Research Design
Key Terms and Concepts
Archival data: A type of secondary data
that consists of documentary material left by people and organizations
as a product of their everyday lives.
Case study: In-depth analysis of a single event, situation, or individual.
Content
Analysis: A quantitative approach to textual research that selects an
item of textual content that can be reliably and consistently observed
and coded, and surveys the prevalence of that item in a sample of
textual output.
Ethnography: Observing a complete social setting and all that it entails.
Field research: Gathering data from a natural environment without doing a lab experiment or a survey.
Hawthorne effect: When study subjects behave in a certain manner due to their awareness of being observed by a researcher.

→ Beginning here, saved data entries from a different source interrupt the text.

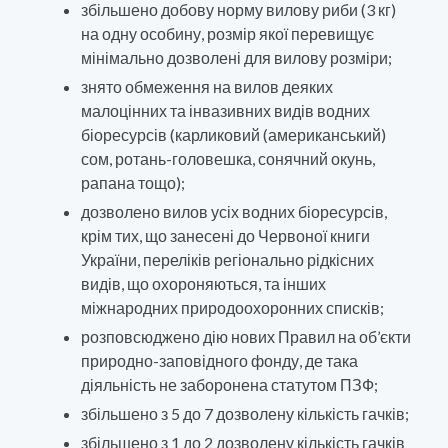
збільшено добову норму вилову риби (3 кг)
на одну особину, розмір якої перевищує
мінімально дозволені для вилову розміри;
знято обмеження на вилов деяких
малоцінних та інвазивних видів водних
біоресурсів (карликовий (американський)
сом, ротань-головешка, сонячний окунь,
рапана тощо);
дозволено вилов усіх водних біоресурсів,
крім тих, що занесені до Червоної книги
України, переліків регіонально рідкісних
видів, що охороняються, та інших
міжнародних природоохоронних списків;
розповсюджено дію нових Правил на об’єкти
природно-заповідного фонду, де така
діяльність не заборонена статутом ПЗФ;
збільшено з 5 до 7 дозволену кількість гачків;
збільшено з 1 до 2 дозволену кількість гачків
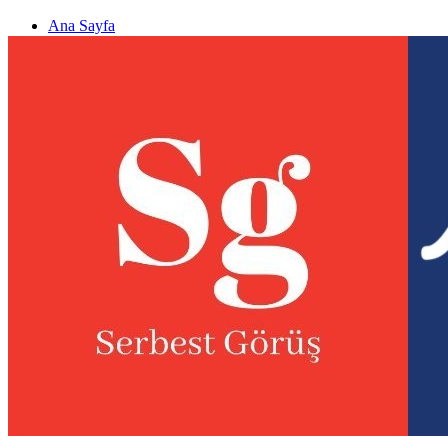
Ana Sayfa
Gizlilik politikası
Görüş & Analiz Gönder
Newsletter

Hermeneutic: A theory and methodology of interpretation.
Institutional
ethnography: The study of the way everyday life is coordinated through
institutional, textually mediated practices.
Nonreactive:
Unobtrusive research that does not include direct contact with subjects
and will not alter or influence people's behaviours.
Participant
observation: Immersion by a researcher in a group or social setting in
order to make observations from an "insider" perspective.

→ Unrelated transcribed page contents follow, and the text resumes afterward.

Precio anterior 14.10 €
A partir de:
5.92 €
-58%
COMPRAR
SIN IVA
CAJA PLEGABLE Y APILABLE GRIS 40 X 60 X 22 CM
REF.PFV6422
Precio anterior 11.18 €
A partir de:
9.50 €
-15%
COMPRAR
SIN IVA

Primary data: Data collected directly from firsthand experience.
Research
design: the set of methods and procedures used in collecting and
analyzing measures of the variables specified in the problem research.
Secondary data analysis: Using data collected by others but applying new interpretations.
Textual analysis: Using data collected by others but applying new interpretations.
Textually mediated communication: Institutional forms of communication that rely on written documents, texts, and paperwork.